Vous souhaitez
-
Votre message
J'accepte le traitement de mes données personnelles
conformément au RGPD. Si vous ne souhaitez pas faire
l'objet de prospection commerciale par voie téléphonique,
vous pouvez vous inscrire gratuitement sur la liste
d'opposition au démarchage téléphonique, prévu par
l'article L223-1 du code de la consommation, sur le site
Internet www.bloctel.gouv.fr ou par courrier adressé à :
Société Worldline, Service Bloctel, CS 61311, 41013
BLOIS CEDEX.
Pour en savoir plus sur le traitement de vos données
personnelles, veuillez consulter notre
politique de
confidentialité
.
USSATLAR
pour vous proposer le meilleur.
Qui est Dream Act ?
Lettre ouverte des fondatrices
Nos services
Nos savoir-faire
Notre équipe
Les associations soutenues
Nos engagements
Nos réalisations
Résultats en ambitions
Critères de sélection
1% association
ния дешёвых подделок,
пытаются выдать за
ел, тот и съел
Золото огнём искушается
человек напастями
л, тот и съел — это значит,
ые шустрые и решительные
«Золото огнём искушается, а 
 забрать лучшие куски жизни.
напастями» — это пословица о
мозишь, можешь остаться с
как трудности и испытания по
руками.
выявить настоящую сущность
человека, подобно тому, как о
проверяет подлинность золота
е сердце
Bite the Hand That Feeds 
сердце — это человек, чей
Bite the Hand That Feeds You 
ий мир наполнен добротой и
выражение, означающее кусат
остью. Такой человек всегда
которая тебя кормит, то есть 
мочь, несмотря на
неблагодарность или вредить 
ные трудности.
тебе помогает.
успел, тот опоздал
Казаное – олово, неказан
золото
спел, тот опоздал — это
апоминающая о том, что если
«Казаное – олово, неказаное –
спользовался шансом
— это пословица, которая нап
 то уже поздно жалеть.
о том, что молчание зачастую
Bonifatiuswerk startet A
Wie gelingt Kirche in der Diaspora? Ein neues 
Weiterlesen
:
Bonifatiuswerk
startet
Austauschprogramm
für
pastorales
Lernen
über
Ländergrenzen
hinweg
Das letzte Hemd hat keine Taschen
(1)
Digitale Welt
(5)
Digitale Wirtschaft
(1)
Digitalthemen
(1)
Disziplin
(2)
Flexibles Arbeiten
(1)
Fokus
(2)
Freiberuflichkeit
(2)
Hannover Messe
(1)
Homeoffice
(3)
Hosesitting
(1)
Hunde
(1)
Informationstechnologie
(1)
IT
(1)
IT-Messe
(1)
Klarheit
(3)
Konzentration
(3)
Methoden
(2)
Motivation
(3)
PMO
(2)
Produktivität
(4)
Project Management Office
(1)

■ Task brief ■
Set down every entry exactly as it appears.

■ Solution ■
Vous souhaitez
-
Votre message
J'accepte le traitement de mes données personnelles
conformément au RGPD. Si vous ne souhaitez pas faire
l'objet de prospection commerciale par voie téléphonique,
vous pouvez vous inscrire gratuitement sur la liste
d'opposition au démarchage téléphonique, prévu par
l'article L223-1 du code de la consommation, sur le site
Internet www.bloctel.gouv.fr ou par courrier adressé à :
Société Worldline, Service Bloctel, CS 61311, 41013
BLOIS CEDEX.
Pour en savoir plus sur le traitement de vos données
personnelles, veuillez consulter notre
politique de
confidentialité
.
USSATLAR
pour vous proposer le meilleur.
Qui est Dream Act ?
Lettre ouverte des fondatrices
Nos services
Nos savoir-faire
Notre équipe
Les associations soutenues
Nos engagements
Nos réalisations
Résultats en ambitions
Critères de sélection
1% association
ния дешёвых подделок,
пытаются выдать за
ел, тот и съел
Золото огнём искушается
человек напастями
л, тот и съел — это значит,
ые шустрые и решительные
«Золото огнём искушается, а 
 забрать лучшие куски жизни.
напастями» — это пословица о
мозишь, можешь остаться с
как трудности и испытания по
руками.
выявить настоящую сущность
человека, подобно тому, как о
проверяет подлинность золота
е сердце
Bite the Hand That Feeds 
сердце — это человек, чей
Bite the Hand That Feeds You 
ий мир наполнен добротой и
выражение, означающее кусат
остью. Такой человек всегда
которая тебя кормит, то есть 
мочь, несмотря на
неблагодарность или вредить 
ные трудности.
тебе помогает.
успел, тот опоздал
Казаное – олово, неказан
золото
спел, тот опоздал — это
апоминающая о том, что если
«Казаное – олово, неказаное –
спользовался шансом
— это пословица, которая нап
 то уже поздно жалеть.
о том, что молчание зачастую
Bonifatiuswerk startet A
Wie gelingt Kirche in der Diaspora? Ein neues 
Weiterlesen
:
Bonifatiuswerk
startet
Austauschprogramm
für
pastorales
Lernen
über
Ländergrenzen
hinweg
Das letzte Hemd hat keine Taschen
(1)
Digitale Welt
(5)
Digitale Wirtschaft
(1)
Digitalthemen
(1)
Disziplin
(2)
Flexibles Arbeiten
(1)
Fokus
(2)
Freiberuflichkeit
(2)
Hannover Messe
(1)
Homeoffice
(3)
Hosesitting
(1)
Hunde
(1)
Informationstechnologie
(1)
IT
(1)
IT-Messe
(1)
Klarheit
(3)
Konzentration
(3)
Methoden
(2)
Motivation
(3)
PMO
(2)
Produktivität
(4)
Project Management Office
(1)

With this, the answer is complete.